I came across this solid article by Stephanie Nolen that is a very good in depth look at India’s perspective regarding climate change and it’s stance on international negotiations. Excerpts posted below. In case you want more on India, check out this post.
“It didn’t get cold enough for us to even wear our winter clothes last year,” Ms. Behan, 32, said – and that meant it wasn’t cold enough to sow a wheat crop either. “We depend on agriculture to live. If there is no snow or rain in winter, there is no wheat, and we have no other way to earn an income. There are no jobs. We’ll just die.”
“India is in the midst of a massive drought that could imperil basic food for millions of people; monsoon rains have failed entirely in parts of the country. At the same time, other areas have been hit with vicious cyclones that left tens of thousands of people homeless. And a giant impenetrable cloud of what’s called “black carbon” is rapidly melting the Himalayan glaciers, with – as Ms. Behan points out – a host of dire consequences.”
“China is, of course, a vastly greater consumer of energy, and a vastly greater polluter, than India. Yet India, in some ways, is a more challenging case – because China has already engaged more pro-actively with clean-energy alternatives, and because its authoritarian government has shown itself capable of tackling this issue, when it chooses, in a way that India’s never has.”
“At the same time, India is an energy importer and already extremely frugal in consumption compared with Western nations. It is too soon to say for certain that problems such as droughts and cyclones in India are anything more than standard climate variability. But if the developed world expects India to sign on to a carbon-reduction plan, it better be prepared to pay for it, in cash and technology transfer.”

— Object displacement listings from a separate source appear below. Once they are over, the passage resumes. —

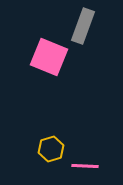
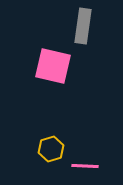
gray rectangle: rotated 12 degrees counterclockwise
pink square: moved 4 px right, 9 px down; rotated 9 degrees counterclockwise
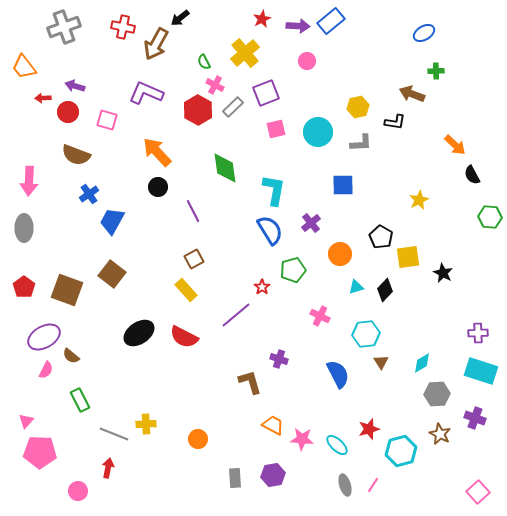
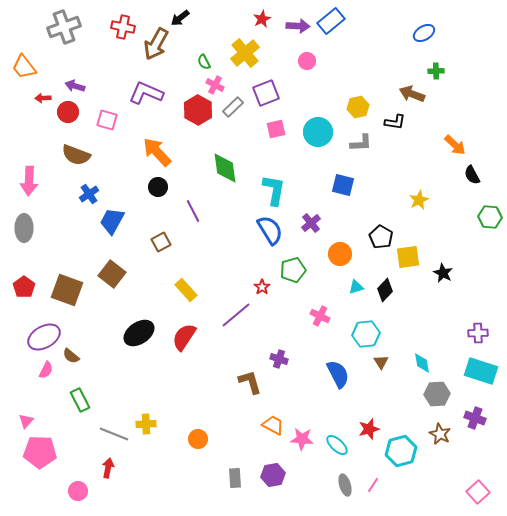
blue square at (343, 185): rotated 15 degrees clockwise
brown square at (194, 259): moved 33 px left, 17 px up
red semicircle at (184, 337): rotated 96 degrees clockwise
cyan diamond at (422, 363): rotated 70 degrees counterclockwise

“Two-thirds of Indians still live in villages, she noted; in Ms. Behan’s village of 600 people, no one owns a car, or even a motorbike; they have electrical service for a few hours a day that each house uses to power a single light bulb; there is one television in all of Pujar. How, Ms. Kapoor asked, can the West, with its rapacious energy consumption, say that Indians such as Ms. Behan and her family are the problem, or that they do not have a right to this, or more?”
“Sayyed Iqbal Hasnain, one of India’s leading glaciologists, who believes the Himalayas may be denuded of all snow and ice in as little as 20 years, despairs at the incompetent bureaucracy, the corruption and the short-sightedness of parliamentarians that, he said, is hampering any progress here. Just a few weeks ago, he travelled by train across China and returned depressed by how much was happening there – from solar-powered communications towers to energy-efficient buildings to intensive research.”